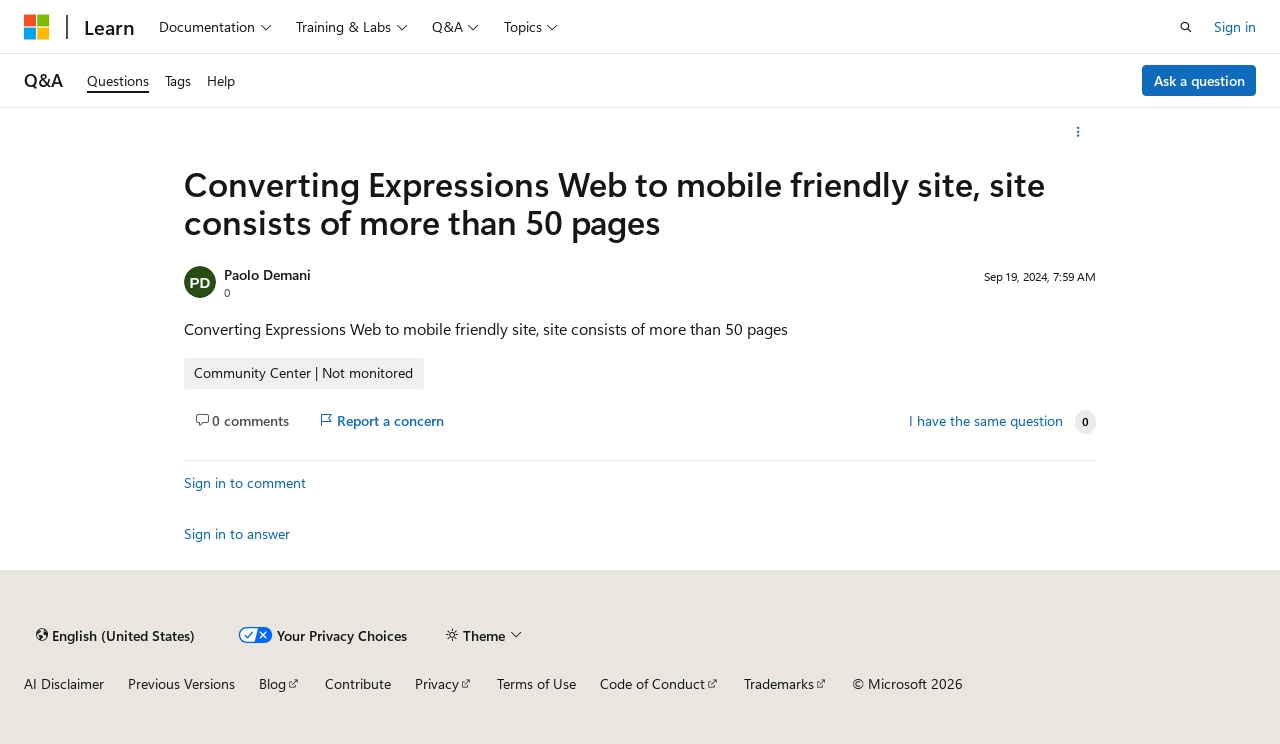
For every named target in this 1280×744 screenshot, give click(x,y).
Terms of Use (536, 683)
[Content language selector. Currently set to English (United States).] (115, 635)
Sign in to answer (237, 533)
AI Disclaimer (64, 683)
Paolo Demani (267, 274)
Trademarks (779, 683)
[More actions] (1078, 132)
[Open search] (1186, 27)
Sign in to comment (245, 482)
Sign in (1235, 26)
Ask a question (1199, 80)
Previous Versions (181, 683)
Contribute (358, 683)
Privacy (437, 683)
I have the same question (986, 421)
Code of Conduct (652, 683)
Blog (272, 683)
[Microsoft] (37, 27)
# # #
### What is required
Line count for "question": give the number of lines in the data above that include it, and nothing else.

### Task solution
2